As long as our energy suppliers don't overcharge or cut off our supply, most of us pay our bills and happily ignore them.
But what happens when your energy company treats you badly?
Complaining might seem overwhelming or confusing, especially if your provider doesn't want to reply.
Here's what to do when you're fed up with your provider, and how to do it.
Isn't complaining pointless?
Whether it's overcharging, bad customer service or problems switching, the energy industry has a bad rep for fixing problems and dealing with complaints.
This can make complaining in the first place seem a waste of time.
But if energy companies are going to improve their reputation they need customer feedback, so it's important to make your voice heard.
According to Charles Breslin, head of customer delivery at small provider Flow Energy, a complaint can be a chance to learn and improve.
"We welcome comments from our customers as they allow us to understand where we need to improve and recognise where we are doing well," he said.
"At Flow we have been able to use feedback from our customers to make improvements to our service and our processes.
"As the energy industry traditionally has a poor reputation when it comes to customer service, we hope that by taking this approach we can use the information we've gathered to promote best practice and make improvements across our business."
Contact your supplier
If your energy company is messing you around, the first thing you should do is get in touch with them.
You might want to go straight to the Energy Ombudsman, but all providers have a dedicated complaints team whose job it is to take you seriously.
There are a few ways you can make contact with your energy provider.
It could be on social media, over the phone or via email, but your supplier will have their own complaint procedure which you can find on their website.
More and more people complain via social media, and it can be effective.
Sending a tweet or posting on a Facebook page will get you noticed quickly and most energy companies will have staff whose job it is to field complaints online.
According to research by GoCompare in April 2017, UK companies had paid out more than £65 million in the previous 12 months with customers receiving refunds and gifts when they complained.
First Utility – which was riding high in complaints tables in 2015 – was the first UK company to use Facebook Messenger for customer service.
"We have made it as easy as possible for customers to get in touch in the first instance," said First Utility COO Phil Gripton.
However, you might not be able to resolve your complaint through social media. You may need to email or ring your provider to give them more details, or write a formal letter.
Make sure you take notes of who you speak to and what was said, and get everything in writing – if things go wrong, you'll need evidence later on.
If you're unsure about how to word your complaint, Citizens Advice Bureau will be able to help.
Expect a response
Whatever your worry, your provider should respond to you and offer a resolution within a reasonable amount of time.
Most energy suppliers aim to respond to complaints within 24 hours, but depending on what's wrong it may take a few days – or even weeks – to resolve problems completely.
Once they've replied, how well they deal with your complaint is key.
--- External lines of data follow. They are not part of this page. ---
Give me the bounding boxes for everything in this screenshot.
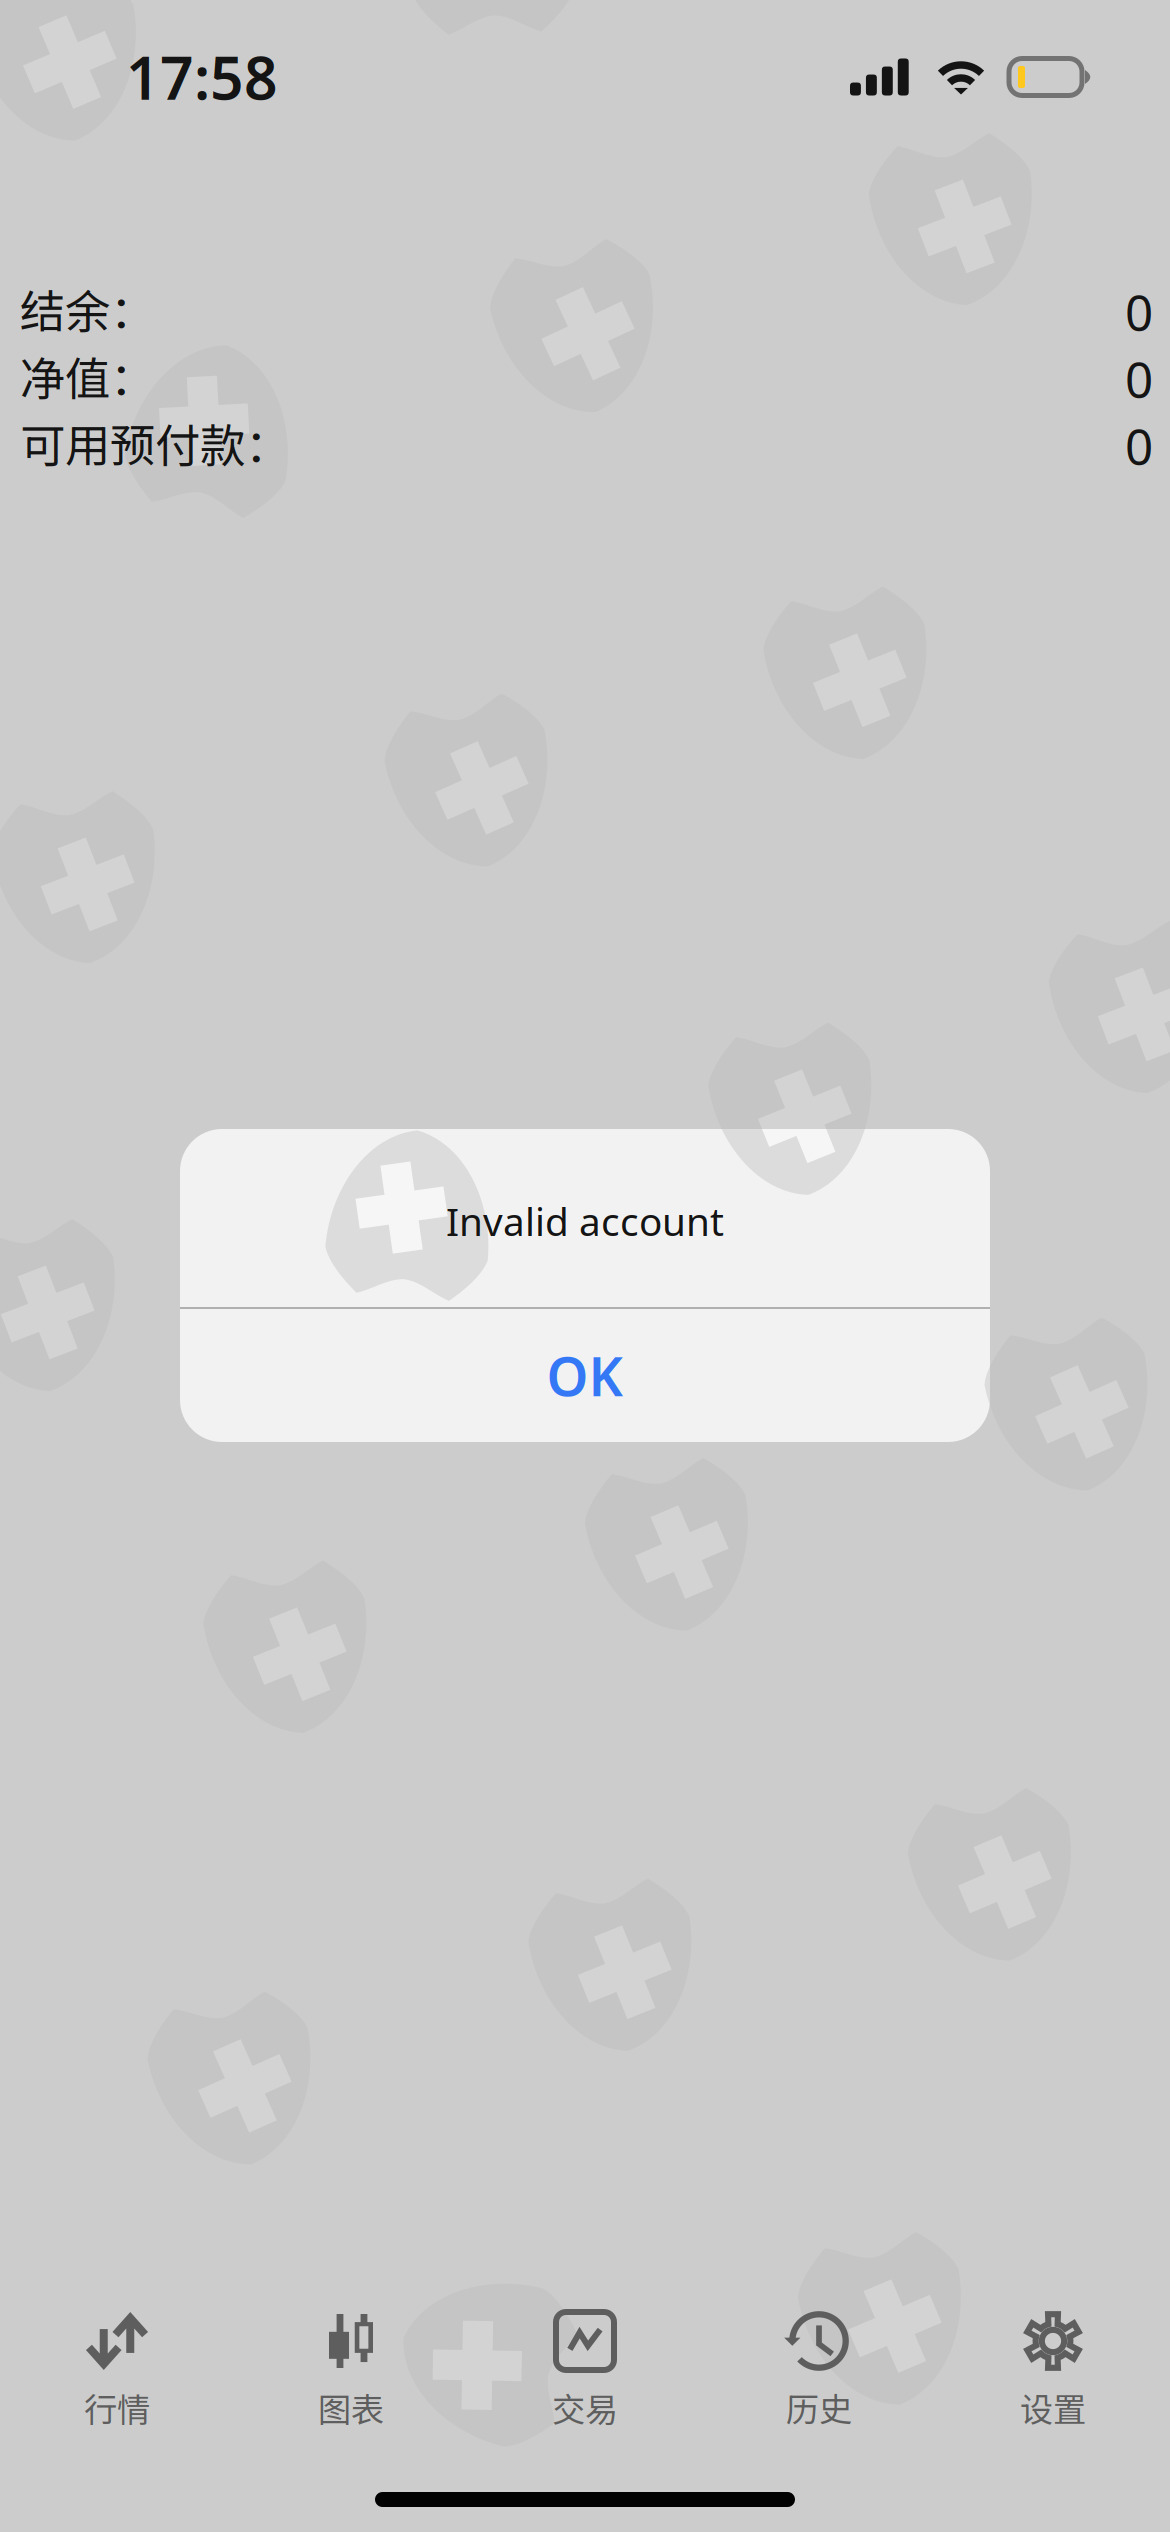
button[interactable]: 行情 (0, 2313, 234, 2422)
staticText: 净值： (20, 343, 155, 408)
staticText: 交易 (552, 2383, 618, 2432)
staticText: 结余： (20, 276, 155, 341)
staticText: Invalid account (446, 1195, 724, 1247)
staticText: 设置 (1020, 2383, 1086, 2432)
staticText: 0 (1125, 413, 1153, 478)
button[interactable]: OK (180, 1309, 990, 1442)
button[interactable]: 历史 (702, 2313, 936, 2422)
staticText: 17:58 (126, 38, 278, 116)
staticText: 0 (1125, 346, 1153, 411)
staticText: 可用预付款： (20, 410, 290, 475)
staticText: 历史 (786, 2383, 852, 2432)
staticText: 图表 (318, 2383, 384, 2432)
button[interactable]: 图表 (234, 2313, 468, 2422)
staticText: 0 (1125, 279, 1153, 344)
button[interactable]: 交易 (468, 2313, 702, 2422)
button[interactable]: 设置 (936, 2313, 1170, 2422)
staticText: OK (546, 1340, 624, 1411)
staticText: 行情 (84, 2383, 150, 2432)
Are they accommodating, helpful and polite? Do they offer one person for you to speak to during the process?
Your energy company could offer a variety of resolutions depending on your complaint, from simply fixing the issue to giving you financial compensation.
If eight weeks has passed and you're not happy, it's time to speak to the Energy Ombudsman…
You've contacted your energy company, given it eight weeks to respond to your complaint and it hasn't managed it.
Whether you've been given a solution that you don't think is good enough or simply ignored, your next port of call is the Energy Ombudsman.
It's the organisation that deals with complaints relating to the industry, and can deal with a range of issues from bills to switching to power cuts.
It offers a range of compensation to customers which can include an apology, a practical change like removing charges, an explanation or money.
The Ombudsman doesn't punish energy companies – it doesn't issue fines, for example, and will only make recommendations on what changes they should make to improve their service.
If you're unhappy with the Ombudsman's decision you can take your complaint to the courts, which can be a lengthy and expensive process.
Vote with your feet
"If you're not happy with your energy company's service, one way of telling them is by voting with your feet and switching," said GoCompare's energy expert Ben Wilson. You might even save some money in the process.
"Keep in mind that if you're signed up to a tariff and want to switch before it ends you could be asked to pay an exit fee, but the savings you could make by switching might still make it worthwhile."